This is only a test—a test of characters. There’s only one question with multiple answers to chose from. I hope you’ll have to think about your answer before you read mine. The question: Can you name a novel that has only one character? Choose one answer from among the following:
1. Life of Pi by Yan Martel
2. Anna Karenina by Leo Tolstoy
3. Robinson Crusoe by Daniel Dafoe
4. The Wall by Marlen Haushofer
5. Downtown by Ed McBain
The answers are yet another another excuse to write about books I love and the one book I promise not to read.
1-Wrong. While Pi spends the greater part of Life of Pi in a boat with a tiger and a zebra, the novel starts with the story of Pi’s name and his early life, the family zoo, and the decision to take the zoo animals on the boat. Were they headed for London? New York? I’ve forgotten. What I remember is the gripping thrill of survival under circumstances that seem plausible as they are being related; the implausibility of the mysterious island with its prairie-dog like creatures; and, the weight of being asked to choose which version of Pi’s story is true.
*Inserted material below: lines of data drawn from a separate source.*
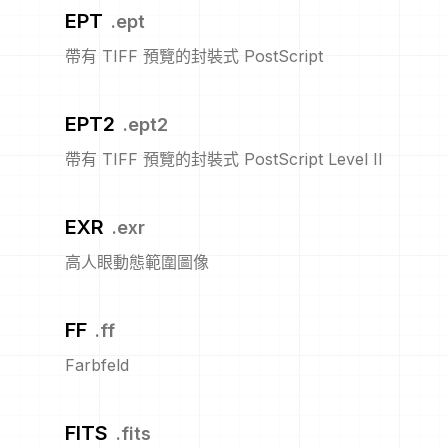
EPT
.
ept
帶有 TIFF 預覽的封裝式 PostScript
EPT2
.
ept2
帶有 TIFF 預覽的封裝式 PostScript Level II
EXR
.
exr
高人眼動態範圍圖像
FF
.
ff
Farbfeld
FITS
.
fits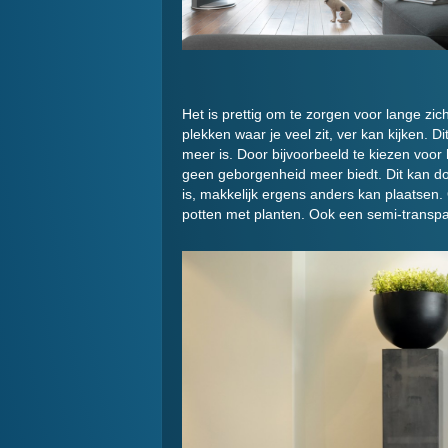
Het is prettig om te zorgen voor lange zich
plekken waar je veel zit, ver kan kijken. 
meer is. Door bijvoorbeeld te kiezen voor 
geen geborgenheid meer biedt. Dit kan door
is, makkelijk ergens anders kan plaatsen.
potten met planten. Ook een semi-transpar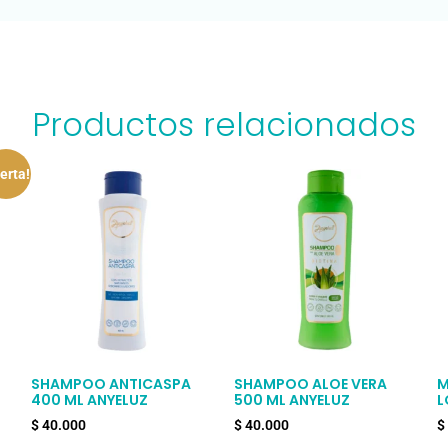
Productos relacionados
erta!
SHAMPOO ANTICASPA
SHAMPOO ALOE VERA
M
400 ML ANYELUZ
500 ML ANYELUZ
L
$
40.000
$
40.000
$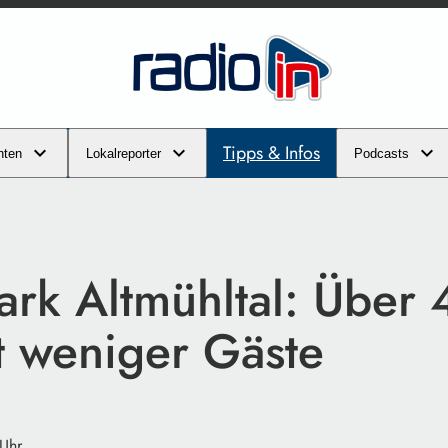
Tipps & Infos
hten
Lokalreporter
Podcasts
ark Altmühltal: Über 
t weniger Gäste
 Uhr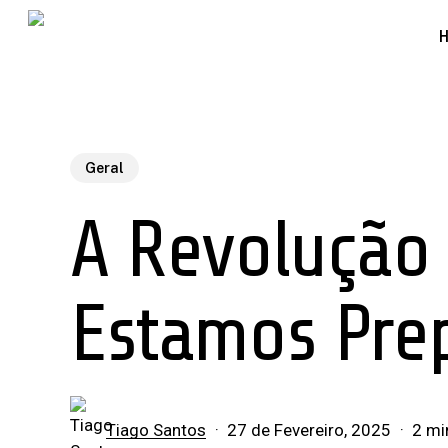
Skip
to
main
content
Geral
A Revolução 
Estamos Pre
Tiago Santos
27 de Fevereiro, 2025
2 mi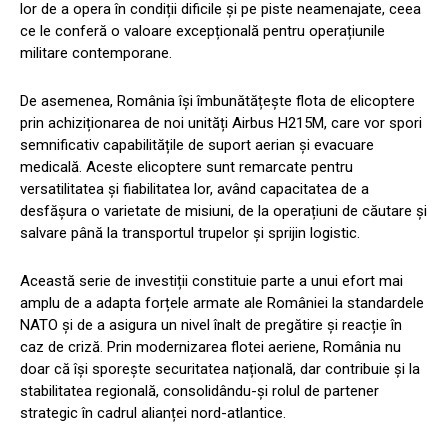
lor de a opera în condiții dificile și pe piste neamenajate, ceea
ce le conferă o valoare excepțională pentru operațiunile
militare contemporane.
De asemenea, România își îmbunătățește flota de elicoptere
prin achiziționarea de noi unități Airbus H215M, care vor spori
semnificativ capabilitățile de suport aerian și evacuare
medicală. Aceste elicoptere sunt remarcate pentru
versatilitatea și fiabilitatea lor, având capacitatea de a
desfășura o varietate de misiuni, de la operațiuni de căutare și
salvare până la transportul trupelor și sprijin logistic.
Această serie de investiții constituie parte a unui efort mai
amplu de a adapta forțele armate ale României la standardele
NATO și de a asigura un nivel înalt de pregătire și reacție în
caz de criză. Prin modernizarea flotei aeriene, România nu
doar că își sporește securitatea națională, dar contribuie și la
stabilitatea regională, consolidându-și rolul de partener
strategic în cadrul alianței nord-atlantice.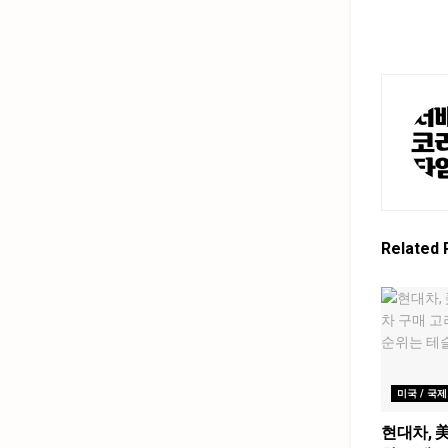
Related
미국 / 국제
현대차, 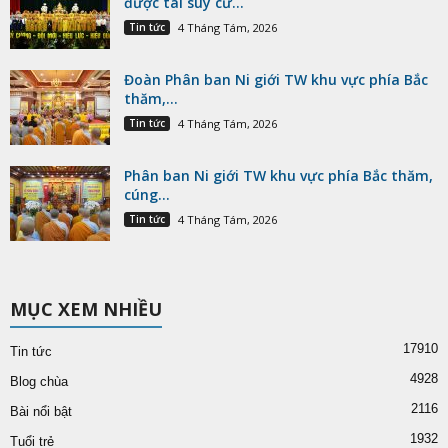
được tái suy cử...
Tin tức
4 Tháng Tám, 2026
Đoàn Phân ban Ni giới TW khu vực phía Bắc
thăm,...
Tin tức
4 Tháng Tám, 2026
Phân ban Ni giới TW khu vực phía Bắc thăm,
cúng...
Tin tức
4 Tháng Tám, 2026
MỤC XEM NHIỀU
17910
Tin tức
4928
Blog chùa
2116
Bài nổi bật
1932
Tuổi trẻ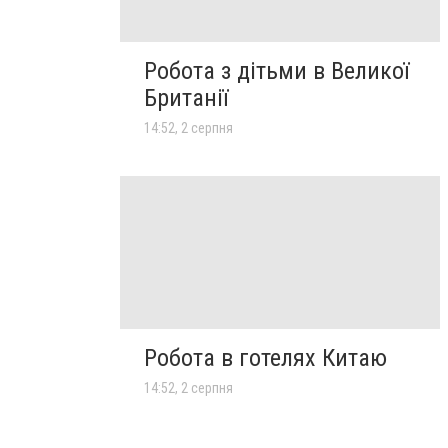
Робота з дітьми в Великої
Британії
14:52, 2 серпня
Робота в готелях Китаю
14:52, 2 серпня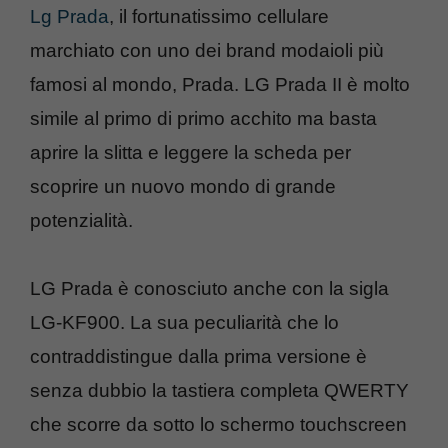
Lg Prada
, il fortunatissimo cellulare
marchiato con uno dei brand modaioli più
famosi al mondo, Prada. LG Prada II è molto
simile al primo di primo acchito ma basta
aprire la slitta e leggere la scheda per
scoprire un nuovo mondo di grande
potenzialità.
LG Prada è conosciuto anche con la sigla
LG-KF900. La sua peculiarità che lo
contraddistingue dalla prima versione è
senza dubbio la tastiera completa QWERTY
che scorre da sotto lo schermo touchscreen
2- Ridiculously wrong. Although Anna Karenina is named after Anna, there are times when she is lost in competition with Stephan and Dolly, Konstantin and Kitty. In fact, the novel is so rich with stories and characters that Wikipedia offers a color-coded family tree. A few of the 26 most important characters are: Anna, her lover Alexi Vronsky, her son, her husband Alexi Karenin, her brother Stepan and his wife Dolly; her sister Kitty, Kitty’s suitor Konstantin, his older brother, and his half-brother; Anna’s friend, who is also Vronsky’s cousin, Betsy. And on, and on. For me, coming from a huge family (6 siblings, 50 first cousins, 32 aunts and uncles), I have no trouble with the confusion of names, duplicated names, nicknames (Aunt Siss is legally Rosemary, Aunt Billie’s name is Elizabeth), nor with the adventure of having to introduce myself to more than half the people at family reunions by naming my parents and giving my birth order (“daughter number two”).
3- Wrong and not just because of Friday. Popular lore focuses on Crusoe’s “Eight and Twenty Years, all alone in an un-inhabited Island on the Coast of America, near the Mouth of the Great River of Oroonoque,” but his written story begins with adventures on several sailing ships. Then, his time on the “desert island” includes encounters with cannibals and captives, wherein he rescues his man Friday (and others). Crusoe and Friday help an English captain regain his ship from mutineers, receive in exchange passage to England, and after more adventures live to fight off famished wolves while crossing the Pyrenees.
This is the book I promise not to read. I just can’t get beyond the full title which is The Life and Strange Surprizing Adventures of Robinson Crusoe, Of York, Mariner: Who lived Eight and Twenty Years, all alone in an un-inhabited Island on the Coast of America, near the Mouth of the Great River of Oroonoque; Having been cast on Shore by Shipwreck, wherein all the Men perished but himself. With An Account how he was at last as strangely deliver’d by Pyrates. Early readers thought this was non-fiction!
4- Right. With a tiny exception. Haushofer’s compelling story The Wall starts with three characters, but almost immediately two of them set off on foot to have dinner in the valley and never return. A mysterious transparent wall has closed off the unnamed woman in a large territory separate from the rest of the world. The only person she can see through binoculars seems frozen in place. The woman is now entirely alone with a dog, some cats, and a pregnant cow. Her account of this life alone is the novel. There is no rescue, by pyrates or super heroes. Read it yourself to discover the story’s secrets.
5- Unsurprisingly wrong. Michael Barnes is the protagonist of Downtown, a downtown peopled with fake names and fakes identities that are slowly shed to reveal true characters. Connie Kee who looks like a Chinese moll in a gambling casino is in reality the chauffeur of China Doll Limo owned by Charlie Wong who at first seems to be a street thug. Fake and real detectives, pimps, a prostitute who is really a police officer, a film maker who may or may not be dead, his wife who cajoles Michael Barnes into playing Santa. So everyone is wearing a mask, even Michael Barnes. I can’t say there’s one character playing all the roles, but all the characters might be Ed McBain in disguise.
6- Another Right. If you can name another novel with only one character and prove it, I’ll write about that book next month.